Wherever a line below holds the word "Andrews", copy that line.

++++++++++++++++++++

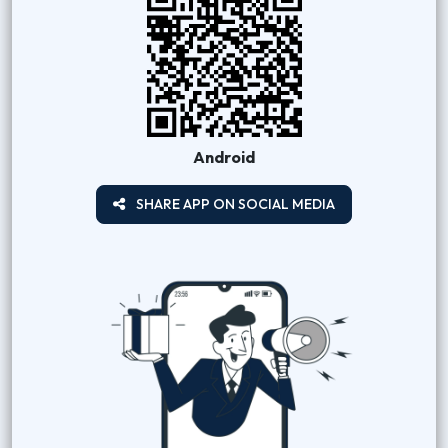
Android
SHARE APP ON SOCIAL MEDIA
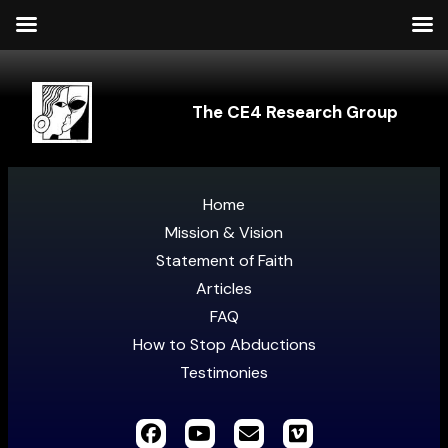
The CE4 Research Group
Home
Mission & Vision
Statement of Faith
Articles
FAQ
How to Stop Abductions
Testimonies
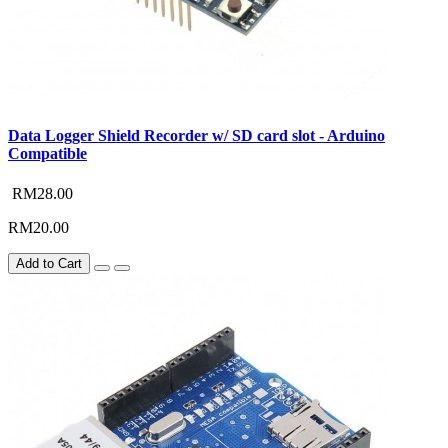
Data Logger Shield Recorder w/ SD card slot - Arduino
Compatible
RM28.00
RM20.00
Add to Cart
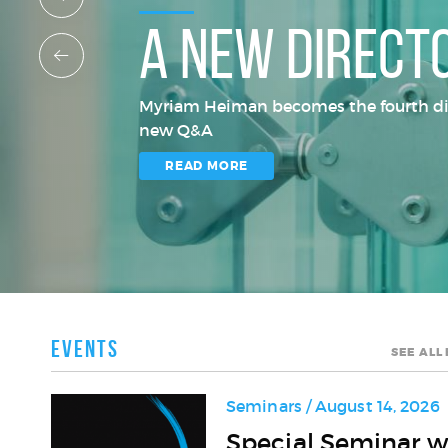
A new direct
Myriam Heiman becomes the fourth direc
new Q&A
READ MORE
Events
SEE ALL
Seminars / August 14, 2026
Special
Special Seminar w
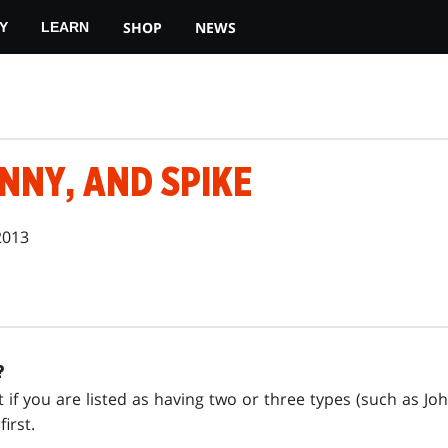
SHOP
NEWS
Y
LEARN
NNY, AND SPIKE
2013
?
at if you are listed as having two or three types (such as J
irst.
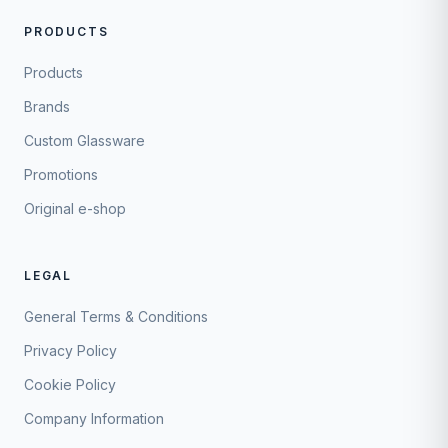
PRODUCTS
Products
Brands
Custom Glassware
Promotions
Original e-shop
LEGAL
General Terms & Conditions
Privacy Policy
Cookie Policy
Company Information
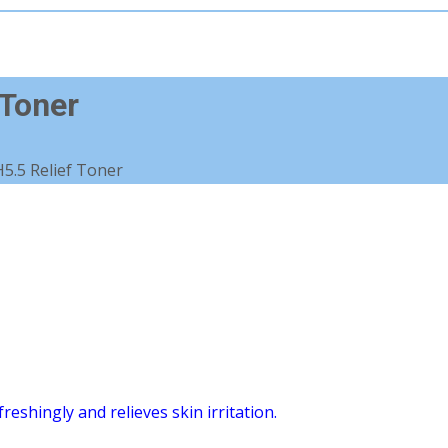
 Toner
5.5 Relief Toner
eshingly and relieves skin irritation.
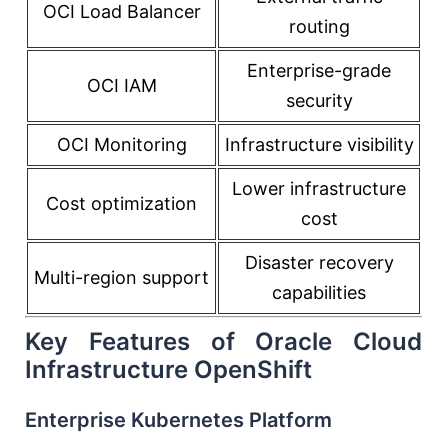
OCI Load Balancer
routing
Enterprise-grade
OCI IAM
security
OCI Monitoring
Infrastructure visibility
Lower infrastructure
Cost optimization
cost
Disaster recovery
Multi-region support
capabilities
Key Features of Oracle Cloud
Infrastructure OpenShift
Enterprise Kubernetes Platform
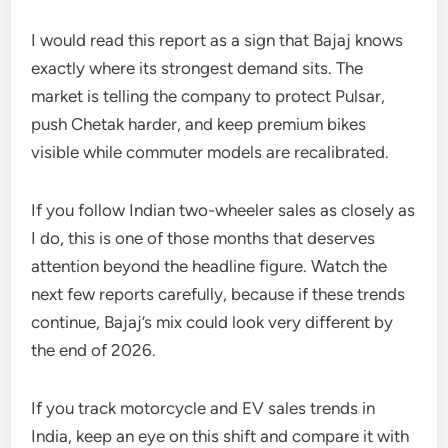
I would read this report as a sign that Bajaj knows
exactly where its strongest demand sits. The
market is telling the company to protect Pulsar,
push Chetak harder, and keep premium bikes
visible while commuter models are recalibrated.
If you follow Indian two-wheeler sales as closely as
I do, this is one of those months that deserves
attention beyond the headline figure. Watch the
next few reports carefully, because if these trends
continue, Bajaj’s mix could look very different by
the end of 2026.
If you track motorcycle and EV sales trends in
India, keep an eye on this shift and compare it with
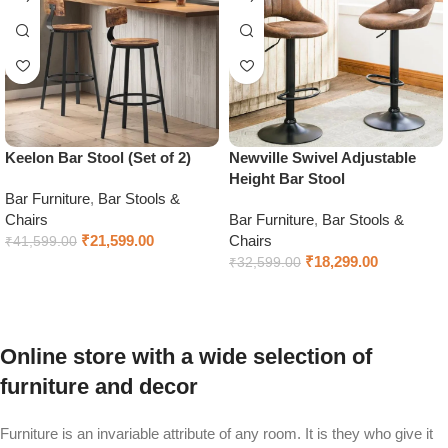
Keelon Bar Stool (Set of 2)
Newville Swivel Adjustable
Height Bar Stool
Bar Furniture
,
Bar Stools &
Chairs
Bar Furniture
,
Bar Stools &
₹
21,599.00
Chairs
₹
41,599.00
₹
18,299.00
₹
32,599.00
Add to cart
Add to cart
Online store with a wide selection of
furniture and decor
Furniture is an invariable attribute of any room. It is they who give it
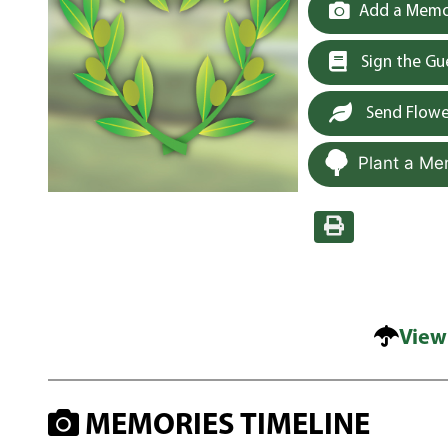
Add a Memor
Sign the G
Send Flowe
Plant a Me
View
MEMORIES TIMELINE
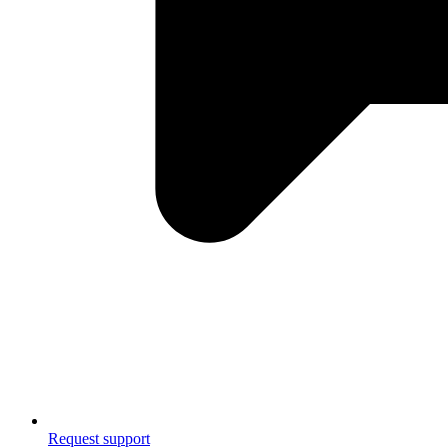
Request support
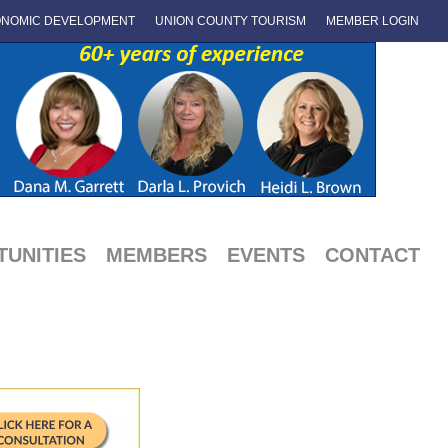
NOMIC DEVELOPMENT
UNION COUNTY TOURISM
MEMBER LOGIN
UNITIES
MEMBERS
EVENTS
CONTACT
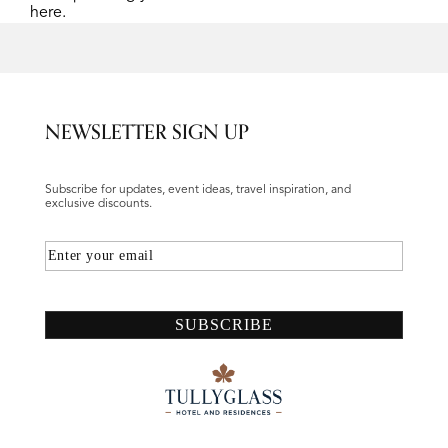
here.
NEWSLETTER SIGN UP
Subscribe for updates, event ideas, travel inspiration, and
exclusive discounts.
Email
SUBSCRIBE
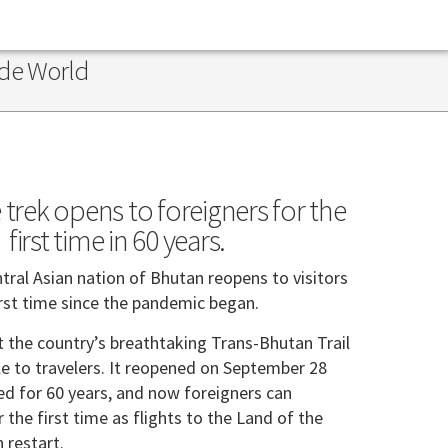
ide World
 trek opens to foreigners for the
first time in 60 years.
tral Asian nation of Bhutan reopens to visitors
irst time since the pandemic began.
 the country’s breathtaking Trans-Bhutan Trail
le to travelers. It reopened on September 28
sed for 60 years, and now foreigners can
r the first time as flights to the Land of the
 restart.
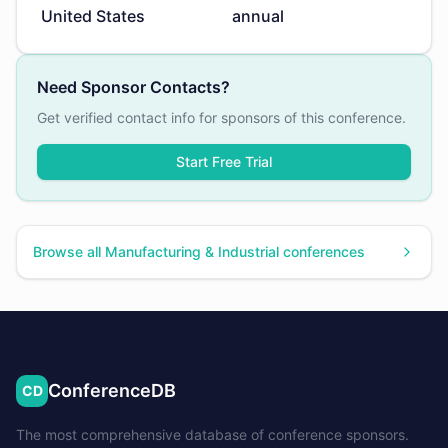
United States
annual
Need Sponsor Contacts?
Get verified contact info for sponsors of this conference.
Start Free Trial
Browse all
Manufacturing & Industrial
conferences
ConferenceDB
CD
The most comprehensive database of conference sponsors.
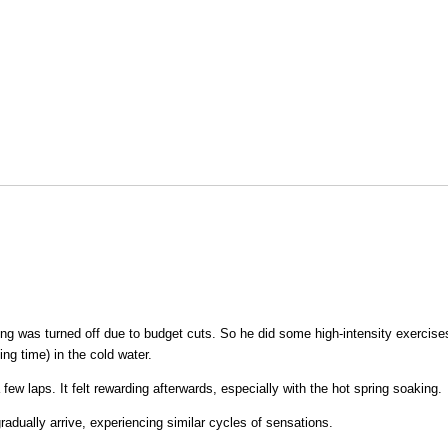
ing was turned off due to budget cuts. So he did some high-intensity exercise
ng time) in the cold water.
a few laps. It felt rewarding afterwards, especially with the hot spring soaking.
radually arrive, experiencing similar cycles of sensations.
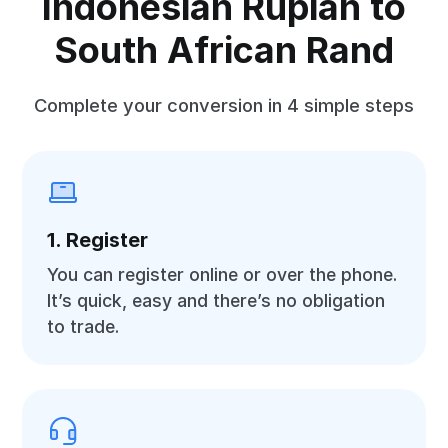
Indonesian Rupiah to
South African Rand
Complete your conversion in 4 simple steps
1. Register
You can register online or over the phone.
It’s quick, easy and there’s no obligation
to trade.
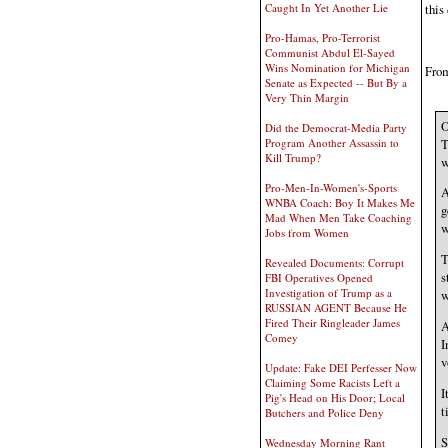
Caught In Yet Another Lie
this
Pro-Hamas, Pro-Terrorist
Communist Abdul El-Sayed
Wins Nomination for Michigan
From
Senate as Expected -- But By a
Very Thin Margin
O
Did the Democrat-Media Party
T
Program Another Assassin to
Kill Trump?
w
Pro-Men-In-Women's-Sports
A
WNBA Coach: Boy It Makes Me
g
Mad When Men Take Coaching
w
Jobs from Women
T
Revealed Documents: Corrupt
s
FBI Operatives Opened
Investigation of Trump as a
w
RUSSIAN AGENT Because He
Fired Their Ringleader James
A
Comey
I
v
Update: Fake DEI Perfesser Now
Claiming Some Racists Left a
I
Pig's Head on His Door; Local
t
Butchers and Police Deny
S
Wednesday Morning Rant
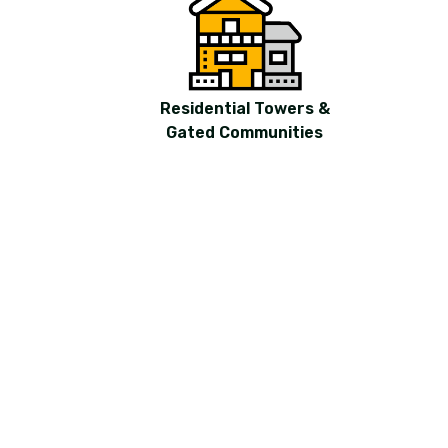
Residential Towers &
Gated Communities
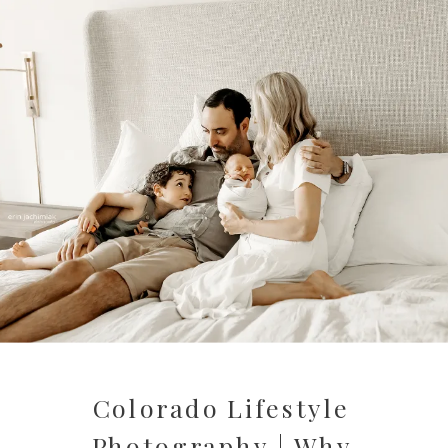
Colorado Lifestyle
Photography | Why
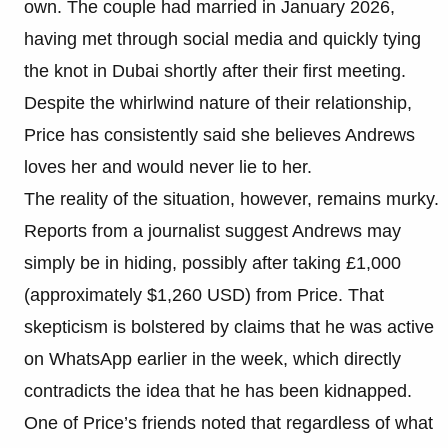
own. The couple had married in January 2026,
having met through social media and quickly tying
the knot in Dubai shortly after their first meeting.
Despite the whirlwind nature of their relationship,
Price has consistently said she believes Andrews
loves her and would never lie to her.
The reality of the situation, however, remains murky.
Reports from a journalist suggest Andrews may
simply be in hiding, possibly after taking £1,000
(approximately $1,260 USD) from Price. That
skepticism is bolstered by claims that he was active
on WhatsApp earlier in the week, which directly
contradicts the idea that he has been kidnapped.
One of Price’s friends noted that regardless of what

++++++++++++++++++++

> Written solution:
Price has consistently said she believes Andrews
Reports from a journalist suggest Andrews may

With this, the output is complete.